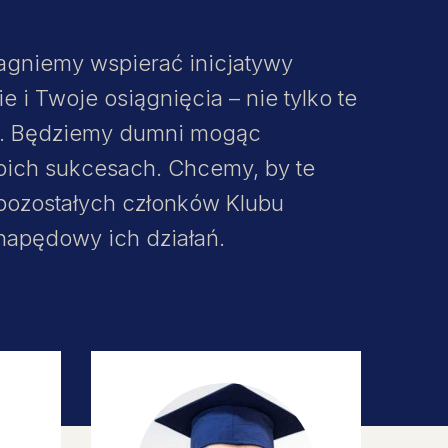
agniemy wspierać inicjatywy
i Twoje osiągnięcia – nie tylko te
j. Będziemy dumni mogąc
oich sukcesach. Chcemy, by te
a pozostałych członków Klubu
 napędowy ich działań.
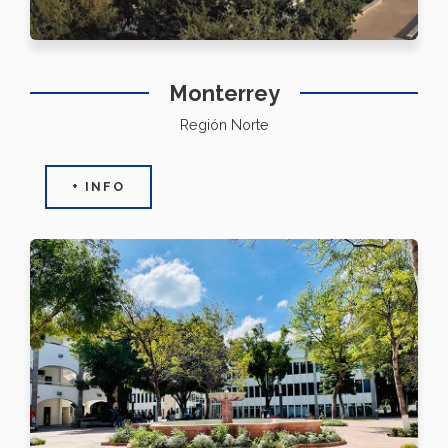
Monterrey
Región Norte
+ INFO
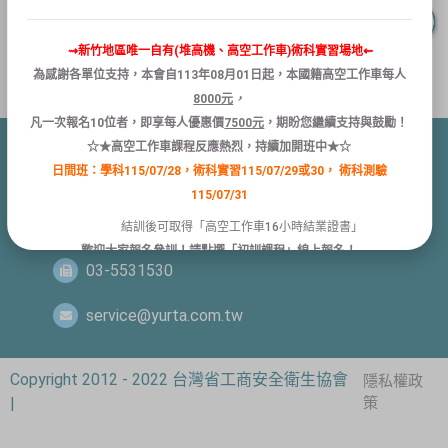
⇝新竹地區唯一自有(堆高機、高空工作車)術科實習場地⇜
為感謝各單位支持，本會自
113
年
08
月
01
日
起
，本國籍
高空
工作
車
每人
8000
元
，
凡
一次報名
10
位者
，
即享
每人
優惠
價
7500
元
，
期盼您繼續支持與鼓勵！
☆★高空工作車課程反應熱烈，持續加開班中★☆
日間班：學科115/07/28，術科實習115/07/29或30，
術科測驗
新竹縣竹北市縣政五街32巷8號1樓
115/07/31
03-5532399、 03-5531597
結訓後可取得「高空工作車16小時結業證書」
歡迎大家報名參訓！請點選「
初訓課程
」線上報名！
03-5531530
service@yurta.com.tw
關閉
Copyright 2012 - 2022 台灣省工商安全衛生協會
隱私權政
|
策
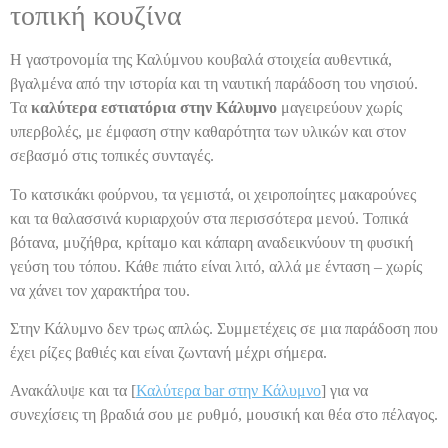
τοπική κουζίνα
Η γαστρονομία της Καλύμνου κουβαλά στοιχεία αυθεντικά,
βγαλμένα από την ιστορία και τη ναυτική παράδοση του νησιού.
Τα
καλύτερα εστιατόρια στην Κάλυμνο
μαγειρεύουν χωρίς
υπερβολές, με έμφαση στην καθαρότητα των υλικών και στον
σεβασμό στις τοπικές συνταγές.
Το κατσικάκι φούρνου, τα γεμιστά, οι χειροποίητες μακαρούνες
και τα θαλασσινά κυριαρχούν στα περισσότερα μενού. Τοπικά
βότανα, μυζήθρα, κρίταμο και κάπαρη αναδεικνύουν τη φυσική
γεύση του τόπου. Κάθε πιάτο είναι λιτό, αλλά με ένταση – χωρίς
να χάνει τον χαρακτήρα του.
Στην Κάλυμνο δεν τρως απλώς. Συμμετέχεις σε μια παράδοση που
έχει ρίζες βαθιές και είναι ζωντανή μέχρι σήμερα.
Ανακάλυψε και τα [
Καλύτερα bar στην Κάλυμνο
] για να
συνεχίσεις τη βραδιά σου με ρυθμό, μουσική και θέα στο πέλαγος.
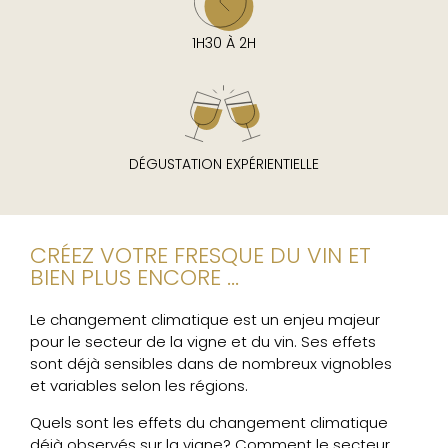
1H30 À 2H
DÉGUSTATION EXPÉRIENTIELLE
CRÉEZ VOTRE FRESQUE DU VIN ET
BIEN PLUS ENCORE ...
Le changement climatique est un enjeu majeur
pour le secteur de la vigne et du vin. Ses effets
sont déjà sensibles dans de nombreux vignobles
et variables selon les régions.
Quels sont les effets du changement climatique
déjà observés sur la vigne? Comment le secteur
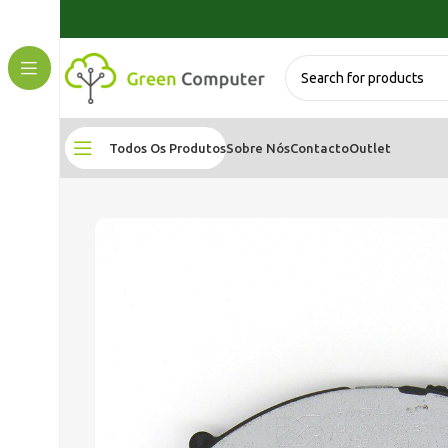
Todos Os Produtos
Sobre Nós
Contacto
Outlet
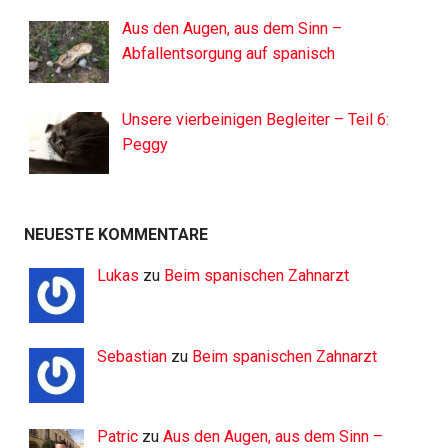
Aus den Augen, aus dem Sinn –
Abfallentsorgung auf spanisch
Unsere vierbeinigen Begleiter – Teil 6:
Peggy
NEUESTE KOMMENTARE
Lukas
zu
Beim spanischen Zahnarzt
Sebastian
zu
Beim spanischen Zahnarzt
Patric
zu
Aus den Augen, aus dem Sinn –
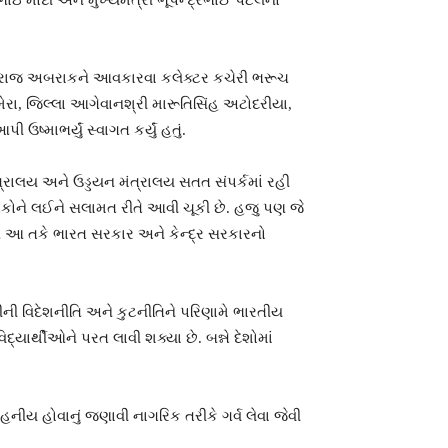
મોદી અને મુખ્યમંત્રી ભૂપેન્દ્રભાઈ પટેલનો
ા રાજ અબરાકને આવકારવા કલેક્ટર કચેરી ભરૂચ
મેરા, જિલ્લા આગેવાનશ્રી મારૂતિસિંહ અટોદરીયા,
માભર્યું સ્વાગત કર્યું હતું.
ંત્રાલય અને ઉડ્ડયન મંત્રાલય સતત સંપર્કમાં રહી
ગરિકોને લઈને સલામત રીતે આવી ચૂકી છે. હજુ પણ જે
મણે આ તકે ભારત સરકાર અને કેન્દ્ર સરકારનો
ની વિદેશનીતિ અને કુટનીતિને પરિણામે ભારતીય
ાર્થીઓને પરત લાવી શક્યા છે. બન્ને દેશોમાં
ાહનીય હોવાનું જણાવી નાગરિક તરીકે ગર્વ લેવા જેવી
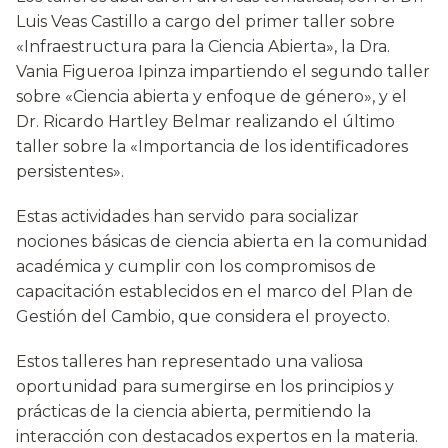
Luis Veas Castillo a cargo del primer taller sobre
«Infraestructura para la Ciencia Abierta», la Dra.
Vania Figueroa Ipinza impartiendo el segundo taller
sobre «Ciencia abierta y enfoque de género», y el
Dr. Ricardo Hartley Belmar realizando el último
taller sobre la «Importancia de los identificadores
persistentes».
Estas actividades han servido para socializar
nociones básicas de ciencia abierta en la comunidad
académica y cumplir con los compromisos de
capacitación establecidos en el marco del Plan de
Gestión del Cambio, que considera el proyecto.
Estos talleres han representado una valiosa
oportunidad para sumergirse en los principios y
prácticas de la ciencia abierta, permitiendo la
interacción con destacados expertos en la materia.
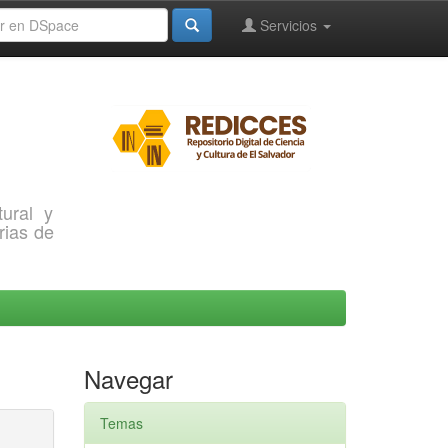
Servicios
ural y
rias de
Navegar
Temas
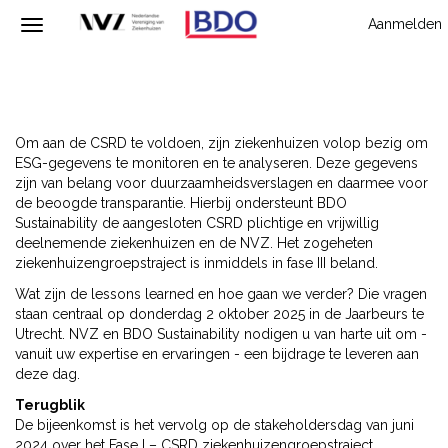
Aanmelden
Om aan de CSRD te voldoen, zijn ziekenhuizen volop bezig om
ESG-gegevens te monitoren en te analyseren. Deze gegevens
zijn van belang voor duurzaamheidsverslagen en daarmee voor
de beoogde transparantie. Hierbij ondersteunt BDO
Sustainability de aangesloten CSRD plichtige en vrijwillig
deelnemende ziekenhuizen en de NVZ. Het zogeheten
ziekenhuizengroepstraject is inmiddels in fase III beland.
Wat zijn de lessons learned en hoe gaan we verder? Die vragen
staan centraal op donderdag 2 oktober 2025 in de Jaarbeurs te
Utrecht. NVZ en BDO Sustainability nodigen u van harte uit om -
vanuit uw expertise en ervaringen - een bijdrage te leveren aan
deze dag.
Terugblik
De bijeenkomst is het vervolg op de stakeholdersdag van juni
2024 over het Fase I – CSRD ziekenhuizengroepstraject.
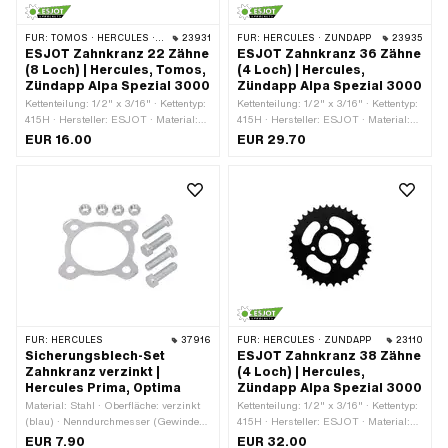
FÜR:
TOMOS · HERCULES · ZÜNDAPP
23931
FÜR:
HERCULES · ZÜNDAPP
23935
ESJOT Zahnkranz 22 Zähne
ESJOT Zahnkranz 36 Zähne
(8 Loch) | Hercules, Tomos,
(4 Loch) | Hercules,
Zündapp Alpa Spezial 3000
Zündapp Alpa Spezial 3000
Kettenteilung: 1/2" x 3/16" · Kettentyp:
Kettenteilung: 1/2" x 3/16" · Kettentyp:
415H · Hersteller: ESJOT · Material:
415H · Hersteller: ESJOT · Material:
Stahl · Oberfläche: lackiert · Farbe:
Stahl · Oberfläche: lackiert · Farbe:
EUR 16.00
EUR 29.70
schwarz · Anzahl Zähne: 22 Stk. · Ø
schwarz · Anzahl Zähne: 36 Stk. · Ø
Lochkreis: 60.5 mm · Ø Lochkreis: 66
Lochkreis: 66 mm · Ø innen: 42.5 mm
mm · Dicke: 4 mm · Ø innen: 42.5 mm
· Ø Befestigungsloch: 7.4 mm · Anzahl
· Ø Befestigungsloch: 7.4 mm · Anzahl
Befestigungspunkte: 4 Stk.
Befestigungspunkte: 4 Stk. · Anzahl
Befestigungspunkte: 8 Stk.
FÜR:
HERCULES
37916
FÜR:
HERCULES · ZÜNDAPP
23110
Sicherungsblech-Set
ESJOT Zahnkranz 38 Zähne
Zahnkranz verzinkt |
(4 Loch) | Hercules,
Hercules Prima, Optima
Zündapp Alpa Spezial 3000
Material: Stahl · Oberfläche: verzinkt
Kettenteilung: 1/2" x 3/16" · Kettentyp:
(blau) · Nenndurchmesser (Gewinde):
415H · Hersteller: ESJOT · Material:
7 mm · Anzahl Lappen: 4 Stk. ·
Stahl · Oberfläche: lackiert · Farbe:
EUR 7.90
EUR 32.00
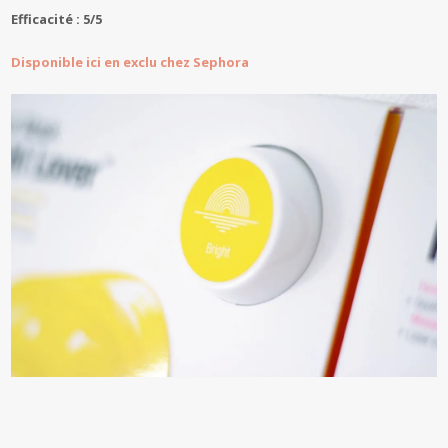
Efficacité : 5/5
Disponible ici en exclu chez Sephora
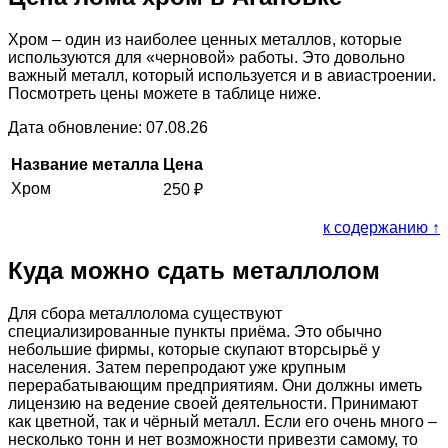
Хром – один из наиболее ценных металлов, которые
используются для «черновой» работы. Это довольно
важный металл, который используется и в авиастроении.
Посмотреть цены можете в таблице ниже.
Дата обновление: 07.08.26
Название металла
Цена
Хром
250
₽
к содержанию ↑
Куда можно сдать металлолом
Для сбора металлолома существуют
специализированные пункты приёма. Это обычно
небольшие фирмы, которые скупают вторсырьё у
населения. Затем перепродают уже крупным
перерабатывающим предприятиям. Они должны иметь
лицензию на ведение своей деятельности. Принимают
как цветной, так и чёрный металл. Если его очень много –
несколько тонн и нет возможности привезти самому, то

**BRIEF:**
Copy out all lines above that include the string "vigne".

**RESPONSE:**
pour le secteur de la vigne et du vin. Ses effets
déjà observés sur la vigne? Comment le secteur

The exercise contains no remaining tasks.